### WORK TASK
Exact wording is required: give all the records again, minus the pictures.

Transcribed page contents
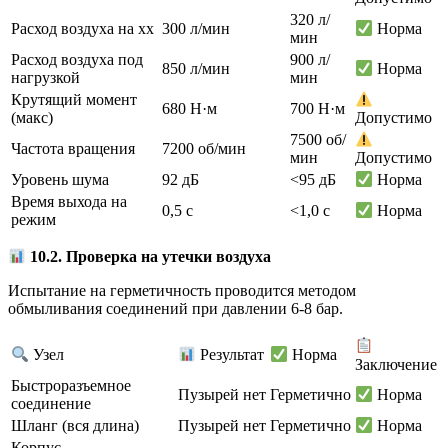
320 л/
Расход воздуха на хх
300 л/мин
Норма
мин
Расход воздуха под
900 л/
850 л/мин
Норма
нагрузкой
мин
Крутящий момент
680 Н·м
700 Н·м
(макс)
Допустимо
7500 об/
Частота вращения
7200 об/мин
мин
Допустимо
Уровень шума
92 дБ
<95 дБ
Норма
Время выхода на
0,5 с
<1,0 с
Норма
режим
10.2. Проверка на утечки воздуха
Испытание на герметичность проводится методом
обмыливания соединений при давлении 6-8 бар.
Узел
Результат
Норма
Заключение
Быстроразъемное
Пузырей нет
Герметично
Норма
соединение
Шланг (вся длина)
Пузырей нет
Герметично
Норма
Корпус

### RESPONSE BELOW
320 л/
Расход воздуха на хх
300 л/мин
Норма
мин
Расход воздуха под
900 л/
850 л/мин
Норма
нагрузкой
мин
Крутящий момент
680 Н·м
700 Н·м
(макс)
Допустимо
7500 об/
Частота вращения
7200 об/мин
мин
Допустимо
Уровень шума
92 дБ
<95 дБ
Норма
Время выхода на
0,5 с
<1,0 с
Норма
режим
10.2. Проверка на утечки воздуха
Испытание на герметичность проводится методом
обмыливания соединений при давлении 6-8 бар.
Узел
Результат
Норма
Заключение
Быстроразъемное
Пузырей нет
Герметично
Норма
соединение
Шланг (вся длина)
Пузырей нет
Герметично
Норма
Корпус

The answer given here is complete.